I'm doing some calculation in Julia and noticed it's running significantly slower (about 25 times!) than numpy counterpart.
Then I realized Julia is only using 8 threads out of total 96 CPU threads (48 physical cores) on my PC while numpy seems to be having no problem utilzing well over 70 threads.
Running Julia with $julia --thread 96
argument does not make any difference even though julia> Threads.nthreads()
returns 96
.
Furthermore, a little disapointment from the result is that I suspect Julia using all of the 96 threads still might not be able to matchup with numpy's speed.

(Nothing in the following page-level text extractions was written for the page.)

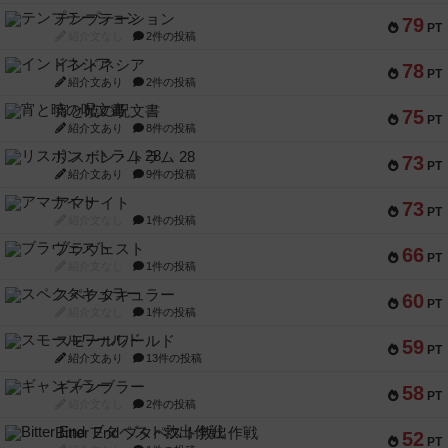
テンプテーション
79
PT
紹介文なし
2件の投稿
インドネシア
78
PT
紹介文あり
2件の投稿
宵と暁の呪文書
75
PT
紹介文あり
8件の投稿
リスボン・トラム 28
73
PT
紹介文あり
9件の投稿
アマナイト
73
PT
紹介文なし
1件の投稿
ブラヴェスト
66
PT
紹介文なし
1件の投稿
スペクタキュラー
60
PT
紹介文なし
1件の投稿
スモールワールド
59
PT
紹介文あり
13件の投稿
ギャンブラー
58
PT
紹介文なし
2件の投稿
Bitter End ブタペスト救出作戦
52
PT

Here is the Julia code. I simply measure the time with julia> @time calc_fid(mat_a, mat_b)
which gave me 90 seconds average.
using Statistics
using LinearAlgebra
function calc(A::Array{Float32,2}, B::Array{Float32,2})
μ_A = mean(A, dims=2)
μ_B = mean(B, dims=2)
σ_A = cov(A, dims=2)
σ_B = cov(B, dims=2)
ssdiff = sum((μ_A - μ_B).^2)
covmean = sqrt(σ_A * σ_B)
res = ssdiff + tr(σ_A .+ σ_B .- 2.0 * covmean)
return res
end
Here is the numpy code that takes about 3.5 seconds average.
Measured with time.perf_counter()
import numpy as np
from numpy import cov
from numpy import trace
from scipy.linalg import sqrtm
def calc(A, B):
mu_A = A.mean(axis=0)
mu_B = B.mean(axis=0)
sigma_A = cov(A, rowvar=False)
sigma_B = cov(B, rowvar=False)
ssdiff = np.sum((mu_A - mu_B) ** 2.0)
covmean = sqrtm(sigma_A.dot(sigma_B))
res = ssdiff + trace(sigma_A + sigma_B - 2.0 * covmean)
return res
Any suggestion/explanation would be greatly appreciated!